Prices averaged $25 per ton for pine sawtimber, $14 per ton for pine chip-n-saw and $8 per ton for pine pulpwood. Mixed hardwood sawtimber sold for $33 per ton, while hardwood pulpwood averaged $9 per ton.
James Henderson, associate professor of forestry with the Mississippi State University Extension Service, said pine sawtimber prices vary widely across the state depending on location, but current overall averages are hovering near where they were at this time in 2014 despite increased demand.
"We have more standing timber in the state now than we did before the Great Recession started in 2006," Henderson said. "Increased supply will keep downward pressure on prices."
Home construction is a primary barometer of the health of the forest products industry. According to data from the U.S. Census Bureau, housing starts across the country in July climbed to their highest rates in almost eight years. The 0.2 percent increase -- an annual rate of 1.21 million houses—includes a 12.8 percent month-over-month uptick. Multi-unit starts fell 17 percent. Both rates are out of step with the trend commonly seen since the recession.
"Multi-family housing starts have performed better since the recession than single-family starts because economic factors drove a lot of people to be more comfortable renting a home than buying one," Henderson said. "They were gun-shy when it came to the financial commitment of a mortgage."
David Jones, Extension forest products specialist and associate professor in the MSU Department of Sustainable Bioproducts, said while timber production and stumpage prices have plateaued since the spring, he expects increases as fall approaches.

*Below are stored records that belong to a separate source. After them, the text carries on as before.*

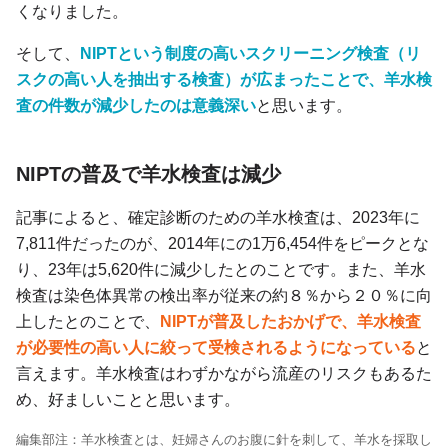
くなりました。
そして、
NIPTという制度の高いスクリーニング検査（リ
スクの高い人を抽出する検査）が広まったことで、羊水検
査の件数が減少したのは意義深い
と思います。
NIPTの普及で羊水検査は減少
記事によると、確定診断のための羊水検査は、2023年に
7,811件だったのが、2014年にの1万6,454件をピークとな
り、23年は5,620件に減少したとのことです。また、羊水
検査は染色体異常の検出率が従来の約８％から２０％に向
上したとのことで、
NIPTが普及したおかげで、羊水検査
が必要性の高い人に絞って受検されるようになっている
と
言えます。羊水検査はわずかながら流産のリスクもあるた
め、好ましいことと思います。
編集部注：羊水検査とは、妊婦さんのお腹に針を刺して、羊水を採取し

"We saw large increases in March, April and May before slowing down in June, but it wasn't as severe of a drop-off as we've seen in recent years," Jones said. "We're in much better position now than we were at this time last year."
Jones said timber buyers are asking paper mill companies in Mississippi and the Southeast for more material to ship abroad.
"That's a positive thing because they’re seeing us as an excellent supplier of timber," he said. "The increase in exports has helped take care of some of the slack we've seen in the last couple of months."
Periodic, slow rains that provide trees adequate moisture are ideal weather conditions for timber stands, while excessive rain for long periods of time, along with storms producing high winds, are problematic. Jones said weather has not affected harvesting so far in 2015 despite a wet spring.
"Weather has had a lower impact compared to previous years when we couldn't get as much timber out of the woods," he said. "The mills have had an adequate surplus built up to get through times when we've had rainy weather."
Forestry is Mississippi's No. 2 commodity behind poultry and eggs. Timber products saw a 13.8 percent increase in value, driven by an improvement in housing starts. At $1.28 billion in 2014, the state’s forest harvest value has increased 48 percent since 2009, when the recession began to affect the industry.